Kisah tentang sebuah musyawarah

Sungguhpun begitu, ia tak dapat membiarkan hal itu dalam kekacauan tanpa ada ketentuan antara orang-orang awam dengan kalangan terkemuka tertentu, setelah ia melihat segala yang terjadi di Saqifah menyusul kematian Rasulullah. Keadaan sekarang lebih genting daripada keadaan waktu itu. Semua orang Arab sudah melibatkan diri dalam perang dengan Persia dan Rumawi, masing-masing kabilah sudah mendakwakan diri berhak masuk dalam pemilihan khalifah, seperti halnya dengan kaum Muhajirin dan Ansar, kalaupun memang belum ada kabilah yang mendakwakan diri berhak mencalonkan pemimpinnya menduduki jabatan khalifah. Dalam keadaan semacam ini Umar lebih banyak menyadari daripada yang lain, bahaya yang sedang mengancam Arab dan kedaulatan yang baru tumbuh itu. Oleh karena itu, tak lama setelah pertukaran pendapat itu, jabatan khalifah kemudian dimusyawarahkan di antara enam orang tokoh, yakni Usman bin Affan, Ali bin Abi Talib, Zubair bin Awwam, Talhah bin Ubaidillah, Abdur-Rahman bin Auf dan Sa'd bin Abi Waqqas. Mengenai pergantian mereka sebagai khalifah, yang terkenal sekali kata-kata Umar ini: "Saya tidak melihat ada orang yang lebih berhak menjadi khalifah daripada mereka; ketika akan wafat Rasulullah merasa sangat senang hati terhadap mereka; maka siapa pun di antara mereka yang terpilih, dialah yang menjadi khalifah sesudah saya." Sesudah nama-nama keenam orang itu disebutkan, ia melanjutkan: "Kalau pilihan jatuh pada Sa'd, maka dialah orangnya. Tetapi kalaupun tidak, siapa saja yang menjadi khalifah, berikanlah perhatian kepadanya. Saya memecatnya bukan karena ketidakmampuannya atau karena pengkhianatan."6

Orang sudah tahu apa yang telah dikerjakan Umar. Mereka senang dengan hasil pekerjaannya itu. Orang-orang yang diajak bermusyawarah soal pencalonan khalifah itu dipanggilnya lalu katanya: "Ali, demi Allah, sungguh sangat kuharapkan, jika Anda yang memegang pimpinan, hendaklah Anda mengajak Banu Hasyim ikut bertanggung jawab terhadap semua orang! Usman, demi Allah, sungguh sangat kuharapkan, jika Anda yang memegang pimpinan, hendaklah Anda mengajak Banu Abu Mua'it ikut bertanggung jawab terhadap semua orang! Sa'd, demi Allah, sungguh sangat kuharapkan, jika Anda yang memegang pimpinan, hendaklah Anda mengajak keluarga dekatmu ikut bertanggung jawab terhadap semua orang! Dan dia mengimbau yang lain juga seperti itu. Kemudian katanya: Pergilah kalian dan bermusyawarahlah, kemudian putuskanlah segala persoalan kalian, dan biarlah Suhaib mengimami salat jamaah.
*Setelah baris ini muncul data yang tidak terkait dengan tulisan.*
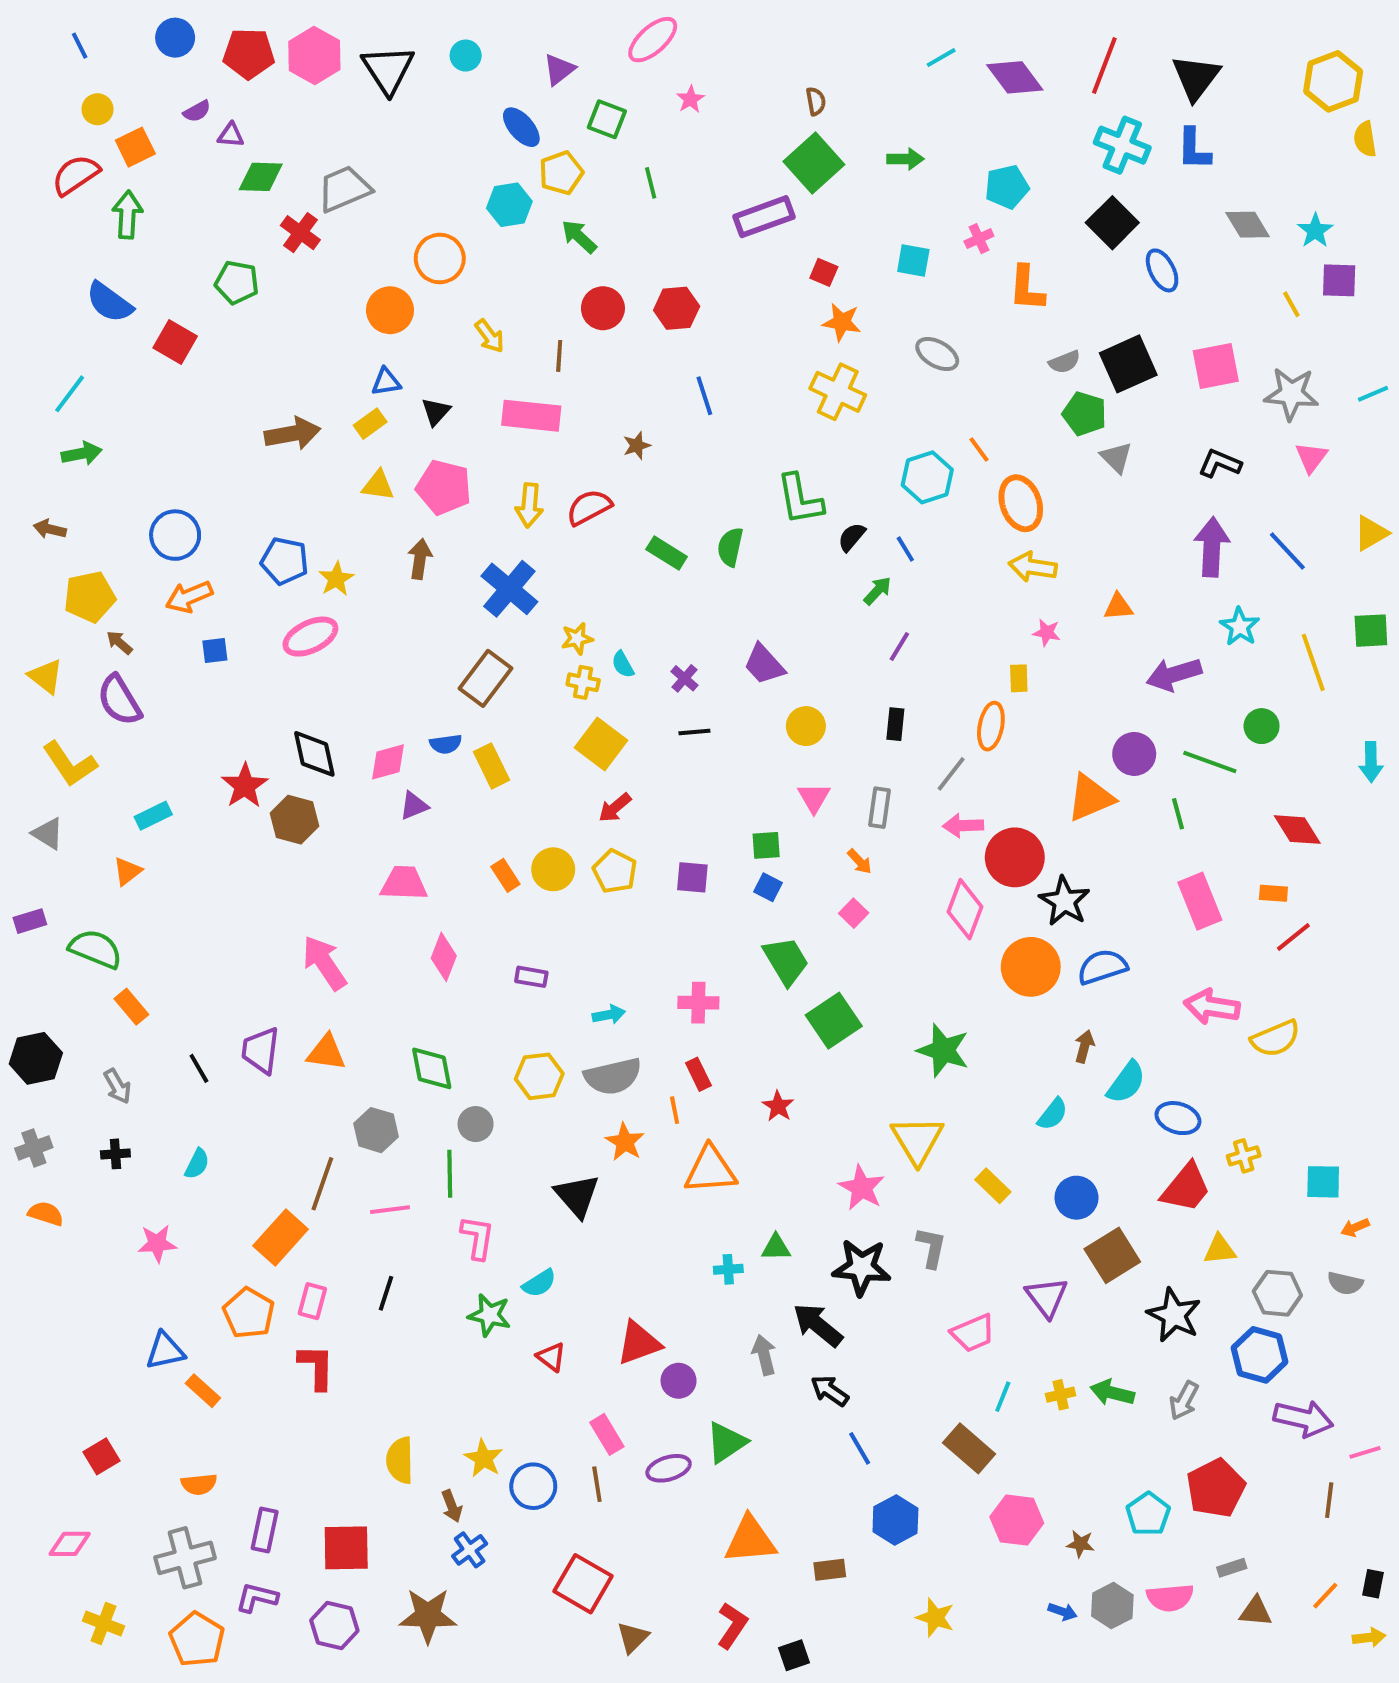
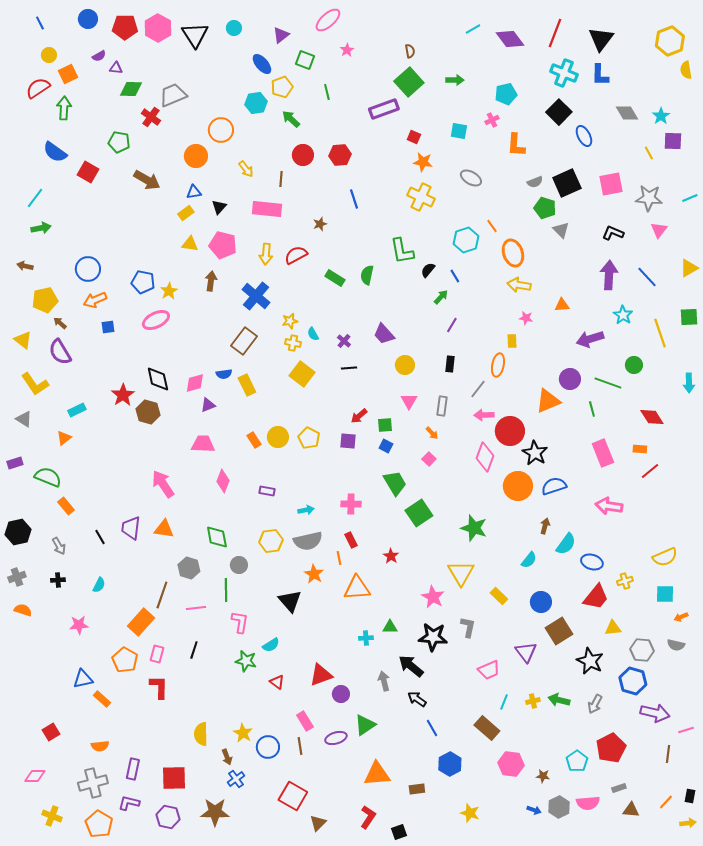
brown arrow: (293, 434) -> (147, 180), moved, turned 40
red arrow: (615, 808) -> (359, 416), moved
yellow semicircle: (1275, 1038) -> (665, 557), moved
Umar sangat mengharapkan sekiranya musyawarah mereka itu selesai dan berhasil memilih penggantinya sebelum ia menemui ajal, supaya sesudah itu ia dapat meninggalkan nasib Islam dan kedaulatan Islam dengan keadaan tenang. Oleh karenanya disuruhnya Abdullah anaknya ikut bermusyawarah bersama mereka, tanpa berhak mencampuri persoalan itu karena hubungan mereka dengan dia. Kata Abdullah bin Umar: Mereka kemudian pergi bermusyawarah. Usman memanggilku sekali atau dua kali supaya aku melibatkan diri dalam soal ini, tetapi aku menolak, mengingat apa yang dikatakan ayah mengenai masalah mereka itu. Kecuali demi kebenaran jarang sekali saya melihat dia menggerakkan bibirnya mengenai soal apa pun. Setelah Usman berulang kali mendesak, saya katakan kepadanya: Tidakkah Anda mengerti juga? Kalian sudah mau mengangkat seorang amir sementara Amirulmukminin masih hidup! Sungguh, seolah-olah saya membangunkan Umar dari tidurnya lalu berkata: 'Berilah waktu, kalau terjadi sesuatu terhadap diri saya, biarlah Suhaib mengimami salat kalian selama tiga malam ini. Setelah itu bersepakatlah kalian. Barang siapa di antara kalian ada yang mengangkat diri sebagai pemimpin tanpa kesepakatan kaum Muslimin, penggallah lehernya."'

Tatkala terjadi penikaman terhadap Umar Talhah bin Ubaidillah sedang tak ada di Medinah. Oleh karenanya, setelah ia meminta ditangguhkan ia berkata: "Tunggulah saudaramu itu selama tiga hari sampai dia datang; kalau tidak putuskanlah di antara kalian."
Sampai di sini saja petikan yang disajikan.